-- Problem --
Any pictures in the records below should be skipped; write out everything else exactly.

-- Records to use --
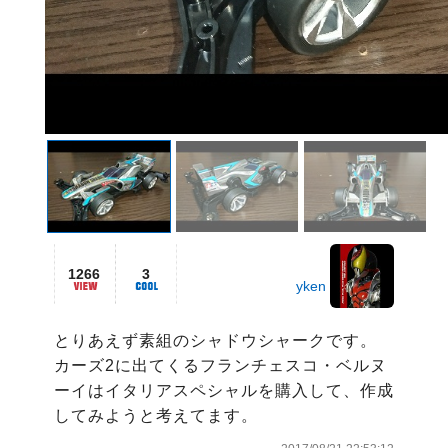
1266
3
yken
とりあえず素組のシャドウシャークです。

カーズ2に出てくるフランチェスコ・ベルヌ
ーイはイタリアスペシャルを購入して、作成
してみようと考えてます。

-- Exercise solution --
1266
3
yken
とりあえず素組のシャドウシャークです。

カーズ2に出てくるフランチェスコ・ベルヌ
ーイはイタリアスペシャルを購入して、作成
してみようと考えてます。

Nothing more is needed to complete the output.